Is low on-chain activity bullish for Bitcoin?

Yes, when on-chain activity declines during a consolidation phase—especially after a strong rally—it typically reflects holder confidence and reduced selling pressure. This "quiet before the storm" scenario has preceded major breakouts in previous cycles.

What price level confirms a Bitcoin breakout?

A weekly close above **$109,300** is the immediate confirmation level. Breaking this resistance would likely accelerate momentum and open the path toward new all-time highs. Sustained trading above $112,000 would confirm full price discovery mode.

How reliable is the % Supply Active (30D Change) metric?

It's considered a high-signal metric among on-chain analysts. Its ability to capture shifts in holder behavior makes it valuable for identifying accumulation phases and potential inflection points ahead of major moves.

Could Bitcoin pull back instead of breaking out?

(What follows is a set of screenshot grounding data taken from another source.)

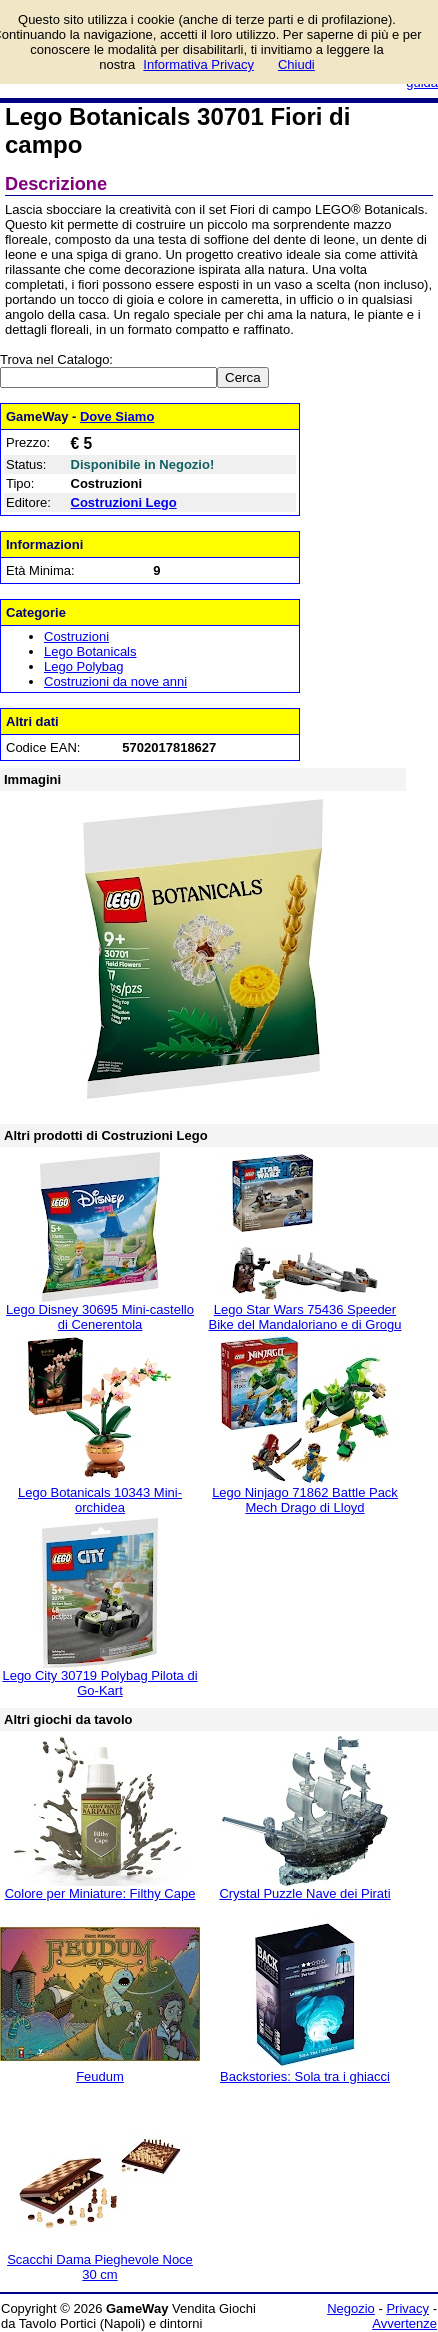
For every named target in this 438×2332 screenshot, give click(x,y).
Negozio (351, 2308)
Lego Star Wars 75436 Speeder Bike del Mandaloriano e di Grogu (305, 1317)
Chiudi (296, 64)
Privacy (407, 2308)
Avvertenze (404, 2323)
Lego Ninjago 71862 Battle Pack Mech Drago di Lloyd (305, 1500)
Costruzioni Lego (124, 502)
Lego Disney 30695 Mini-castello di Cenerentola (100, 1317)
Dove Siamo (117, 416)
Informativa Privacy (198, 64)
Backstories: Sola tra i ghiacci (305, 2076)
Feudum (100, 2076)
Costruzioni (76, 636)
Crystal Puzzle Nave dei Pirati (304, 1893)
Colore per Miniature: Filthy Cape (100, 1893)
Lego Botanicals (90, 651)
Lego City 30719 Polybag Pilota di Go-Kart (99, 1683)
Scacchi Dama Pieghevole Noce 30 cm (100, 2267)
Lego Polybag (84, 666)
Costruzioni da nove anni (115, 681)
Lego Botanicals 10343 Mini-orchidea (100, 1500)
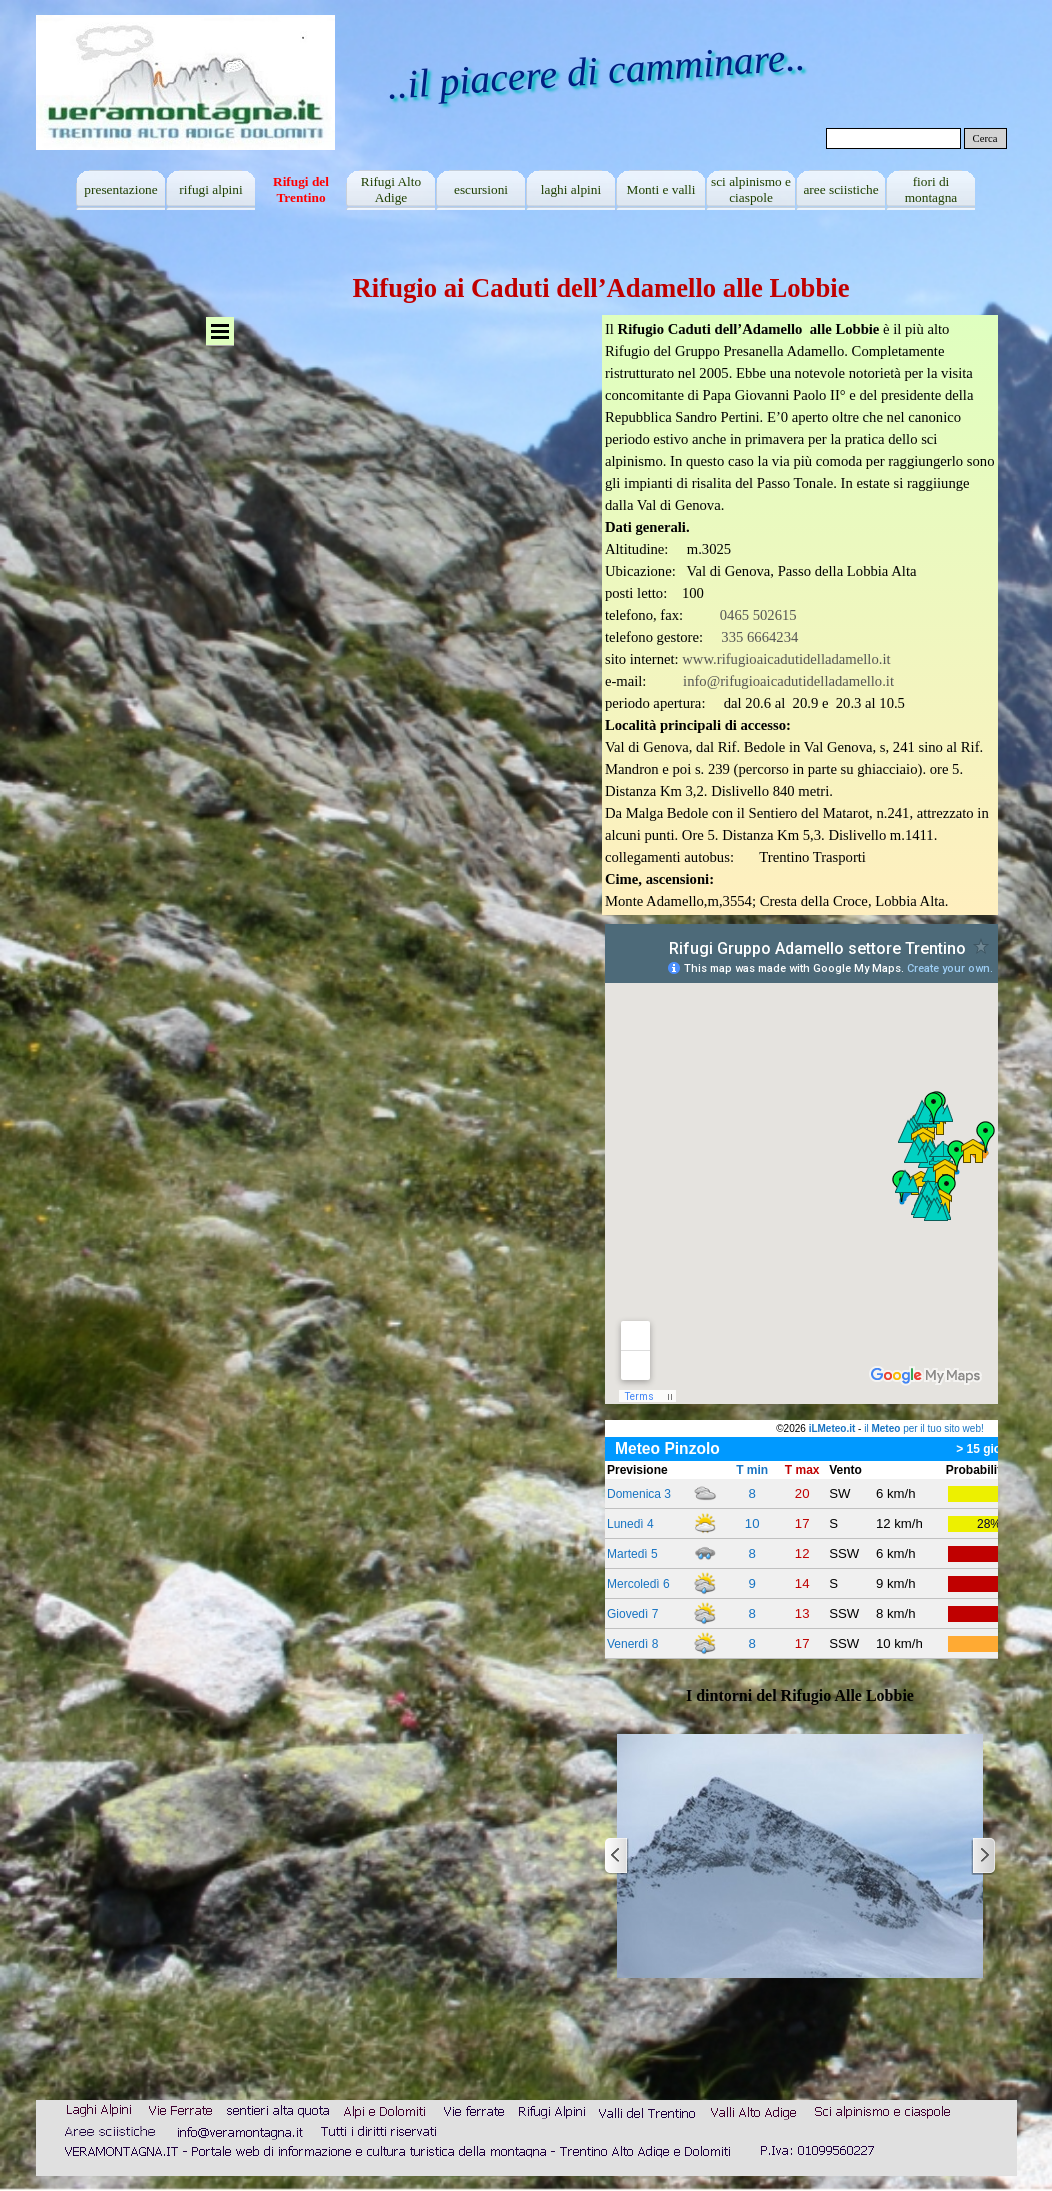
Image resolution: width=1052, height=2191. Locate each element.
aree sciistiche (840, 189)
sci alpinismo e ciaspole (751, 189)
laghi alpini (571, 189)
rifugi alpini (210, 189)
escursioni (481, 189)
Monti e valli (661, 189)
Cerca (985, 138)
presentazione (120, 189)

Yes. If buying momentum stalls and BTC fails to reclaim $109,300, a retest of support at **$103,600–$100,000** is possible. However, given the strength of recent weekly closes and supportive macro conditions, such a move would likely be temporary.

What triggered the last Bitcoin rally in late 2024?

The late 2024 rally followed similar conditions: declining active supply, strong support holds, rising institutional inflows via ETFs, and improving macroeconomic sentiment. These factors combined to spark sustained upward momentum.

Final Outlook: A Breakout Is Brewing

Bitcoin is once again approaching a make-or-break moment. With on-chain data showing signs of accumulation, technical structure favoring continuation, and macro conditions turning supportive, the stage is set for another explosive move.

The -17% drop in 30-day active supply is not a red flag—it's a potential green light. History shows that when fewer coins move and holder conviction strengthens, the resulting breakout can be powerful.

All eyes are now on BTC’s next decisive move. Will it finally surpass $112,000 and enter uncharted territory? Or will it retest support before trying again? Either way, one thing is clear: Bitcoin is poised for volatility, and smart investors are positioning accordingly.